Mia Hartwell - Escaping Carbon Tunnel Vision and the Rockstar Brands of Regeneration
In the final part of our series with food brand consultant Mia Hartwell, we look beyond carbon metrics. While calculating greenhouse gases is vital, the food industry possesses unique social, agricultural, and cultural complexities that require a much broader lens of accountability.
We also look at the real-world success stories: the brands successfully transforming sustainability from a corporate metric into a premium consumer desire.
Escaping "Carbon Myopia" in Food
In many sectors, sustainability reporting has fallen victim to "carbon tunnel vision." But in the food system, carbon is only one piece of an incredibly intricate puzzle.
"As soon as you try to calculate Scope 3 emissions in food manufacturing, you hit a massive, opaque web of global suppliers," Mia notes. "It gets incredibly complicated, very fast."
Because food is deeply social, its sustainability footprint naturally expands into biodiversity, soil health, community resilience, and food waste. Mia highlights a shocking statistic to illustrate the low-hanging fruit available to everyday consumers and brands alike: In the UK, the average person wastes the equivalent of three full meals every single week.
By tackling food waste through industry redistribution initiatives, brands are not just cutting carbon; they are actively addressing social issues like regional hunger and supply chain inequity. Sustainability in food cannot be reduced to a single data point on a spreadsheet, it is inherently holistic.
Three Rockstar Brands Making Sustainability Aspirational
When embedding these deep values into a brand, Mia emphasises that sustainability must never feel like a compromise. It cannot be something a marketing team "sorts out later." It must supercharge the commercial proposition.
Here are three brands Mia highlights as masterclasses in making sustainability highly desirable:
1. Hotel Chocolat: Premiumising the Indulgence
Chocolate is an indulgent, premium purchase. Hotel Chocolat brilliantly utilises its packaging to elevate that experience rather than detract from it. While you enjoy the product, their on-pack messaging clearly communicates their ethical cacao sourcing, ingredient upcycling programmes, and compostable materials. It alleviates consumer guilt and reinforces the premium, crafted perception of the brand, allowing it to command a clear market premium.
2. Bold Bean Co: Making the "Boring" Aspirational
Historically, heirloom beans might have been viewed as a dry, unexciting pantry staple. However, Bold Bean Co took a naturally sustainable, low-carbon, healthy food and turned it into a cult-status culinary object. They focus heavily on provenance, clean sourcing, and soil health, but they ladder it all directly up to one thing: unmatched taste. They made sustainability cool, beautiful, and delicious.

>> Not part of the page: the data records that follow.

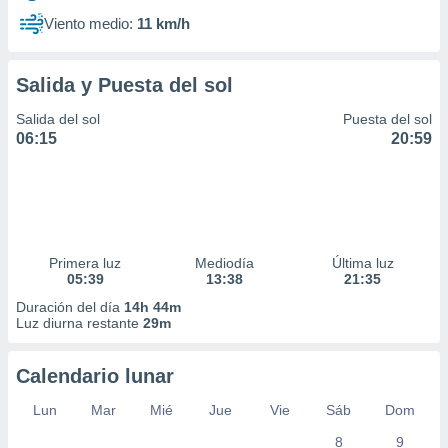
Viento medio:
11 km/h
Salida y Puesta del sol
Salida del sol
Puesta del sol
06:15
20:59
Primera luz
Mediodía
Última luz
05:39
13:38
21:35
Duración del día
14h 44m
Luz diurna restante
29m
Calendario lunar
Lun
Mar
Mié
Jue
Vie
Sáb
Dom
8
9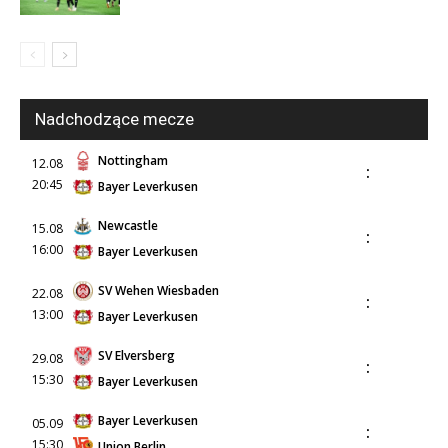
Nadchodzące mecze
Nottingham
12.08
:
20:45
Bayer Leverkusen
Newcastle
15.08
:
16:00
Bayer Leverkusen
SV Wehen Wiesbaden
22.08
:
13:00
Bayer Leverkusen
SV Elversberg
29.08
:
15:30
Bayer Leverkusen
Bayer Leverkusen
05.09
:
15:30
Union Berlin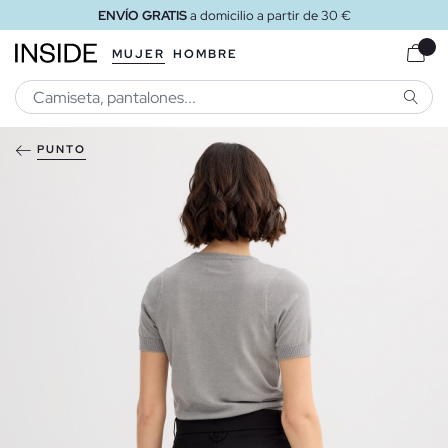
ENVÍO GRATIS
a domicilio a partir de 30 €
MUJER
HOMBRE
BUSCA
PUNTO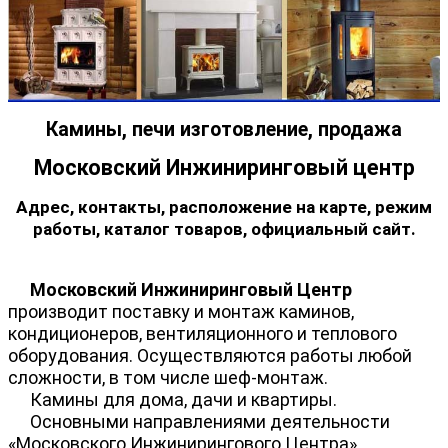
Камины, печи изготовление, продажа
Московский Инжиниринговый центр
Адрес, контакты, расположение на карте, режим
работы, каталог товаров, официальный сайт.
Московский Инжиниринговый Центр
производит поставку и монтаж каминов,
кондиционеров, вентиляционного и теплового
оборудования. Осуществляются работы любой
сложности, в том числе шеф-монтаж.
Камины для дома, дачи и квартиры.
Основными направлениями деятельности
«Московского Инжинирингового Центра»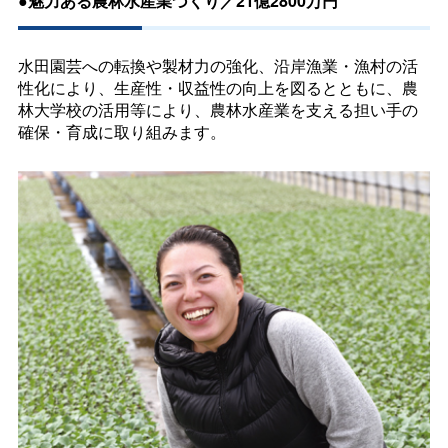
●魅力ある農林水産業づくり／21億2800万円
水田園芸への転換や製材力の強化、沿岸漁業・漁村の活
性化により、生産性・収益性の向上を図るとともに、農
林大学校の活用等により、農林水産業を支える担い手の
確保・育成に取り組みます。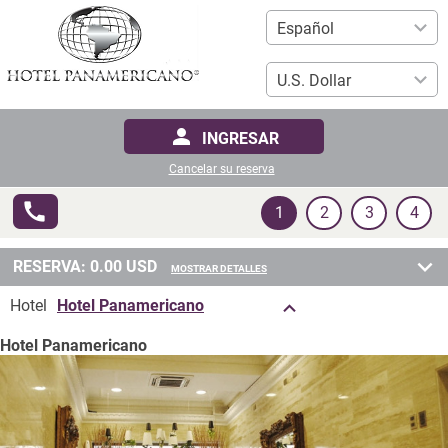
INGRESAR
Cancelar su reserva
1
2
3
4
RESERVA:
0.00
USD
MOSTRAR DETALLES
Hotel
Hotel Panamericano
Hotel Panamericano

3. Wildfarmed: The Rockstar Farmers
Fixing soil health through regenerative agriculture sounds like a dry, academic subject. Wildfarmed completely flipped the script by creating a literal "rockstar brand" around regenerative flour. With bold, counter-cultural visuals, celebrity backing, and an energetic, disruptive narrative, they made soil restoration feel exciting, relevant, and revolutionary.

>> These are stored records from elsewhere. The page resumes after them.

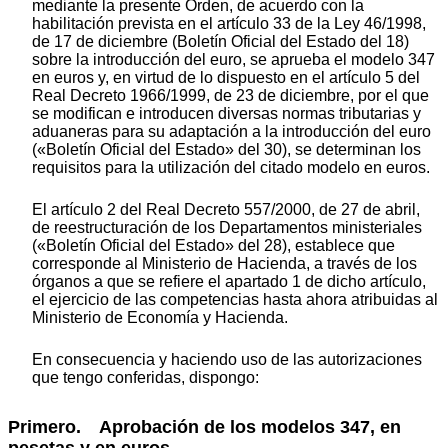
mediante la presente Orden, de acuerdo con la
habilitación prevista en el artículo 33 de la Ley 46/1998,
de 17 de diciembre (Boletín Oficial del Estado del 18)
sobre la introducción del euro, se aprueba el modelo 347
en euros y, en virtud de lo dispuesto en el artículo 5 del
Real Decreto 1966/1999, de 23 de diciembre, por el que
se modifican e introducen diversas normas tributarias y
aduaneras para su adaptación a la introducción del euro
(«Boletín Oficial del Estado» del 30), se determinan los
requisitos para la utilización del citado modelo en euros.
El artículo 2 del Real Decreto 557/2000, de 27 de abril,
de reestructuración de los Departamentos ministeriales
(«Boletín Oficial del Estado» del 28), establece que
corresponde al Ministerio de Hacienda, a través de los
órganos a que se refiere el apartado 1 de dicho artículo,
el ejercicio de las competencias hasta ahora atribuidas al
Ministerio de Economía y Hacienda.
En consecuencia y haciendo uso de las autorizaciones
que tengo conferidas, dispongo:
Primero. Aprobación de los modelos 347, en
pesetas y en euros.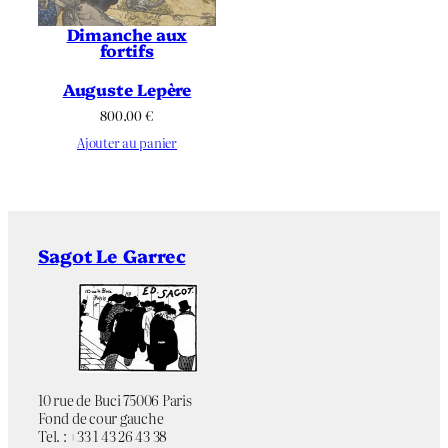
Dimanche aux
fortifs
Auguste Lepère
800.00
€
Ajouter au panier
Sagot Le Garrec
10 rue de Buci 75006 Paris
Fond de cour gauche
Tel. : +33 1 43 26 43 38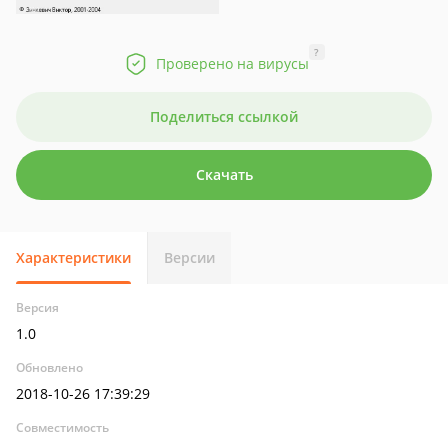
?
Проверено на вирусы
Поделиться ссылкой
Скачать
Характеристики
Версии
Версия
1.0
Обновлено
2018-10-26 17:39:29
Совместимость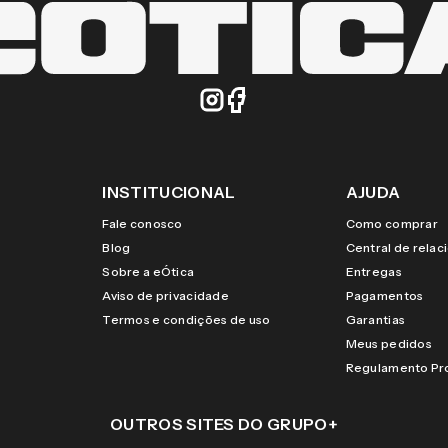
INSTITUCIONAL
AJUDA
Fale conosco
Como comprar
Blog
Central de rela
Sobre a eÓtica
Entregas
Aviso de privacidade
Pagamentos
Termos e condições de uso
Garantias
Meus pedidos
Regulamento P
OUTROS SITES DO GRUPO
+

Every Job is a Climate Job
Ultimately, Mia’s mission is to empower the individuals sitting inside these corporate structures. Through her consulting work and her role as a leader of She is Sustainable, a volunteer-run Community Interest Company supporting women working across the green sector, she emphasises that real change requires human confidence.
"Every job is a climate job," Mia says. "But if you are working in food, you have the leverage to make more of an impact than almost any other industry on Earth. If you can bake sustainability directly into the heart of your commercial positioning, show how it drives sales, and give your team permission to care, that is where you win."
This concludes our series on the sustainable food revolution. To ensure your marketing strategy is resilient enough to survive the changing climate, keep your eyes on the soil, your messaging transparent, and your brand rooted in trust.